Retrospective cohort study to evaluate the impact of low maternal vitamin D on congenital and early postnatal transmission of CMV among HIV-infected, non-breastfeeding women and their HIV exposed but negative infants from an urban HIV clinic. Vitamin D panel was performed on stored maternal plasma obtained near time of delivery. Infant CMV testing at 0-6 months included urine and oral cultures, and/or serum polymerase chain reaction testing.
Cohort included 340 mother-infant pairs (births 1991-2014). Among 38 infants (11%) with a CMV+ test between 0-6 months, 4.7% (14/300) had congenital CMV transmission (CMV+ test 0-3 weeks), and 7.6% (24/315) had peri/postnatal CMV (CMV+ test >3 weeks-6 months).
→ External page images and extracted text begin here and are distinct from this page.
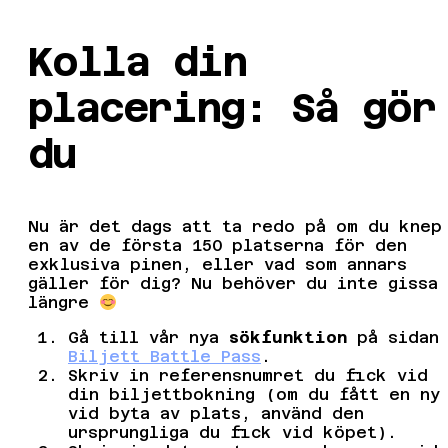
Kolla din
placering: Så gör
du
Nu är det dags att ta redo på om du knep
en av de första 150 platserna för den
exklusiva pinen, eller vad som annars
gäller för dig? Nu behöver du inte gissa
längre
Gå till vår nya
sökfunktion
på sidan
Biljett Battle Pass
.
Skriv in referensnumret du fick vid
din biljettbokning (om du fått en ny
vid byta av plats, använd den
ursprungliga du fick vid köpet).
Women with lower calcitriol (1,25-dihydroxyvitamin D), the active form of vitamin D, were more likely to have an infant with congenital (OR 12.2 [95% CI 1.61-92.2] P = 0.02) and peri/postnatal (OR 9.84 [95% CI 2.63-36.8] P = 0.0007) infections in multivariate analyses, independent of maternal HIV viral load and CD4 count.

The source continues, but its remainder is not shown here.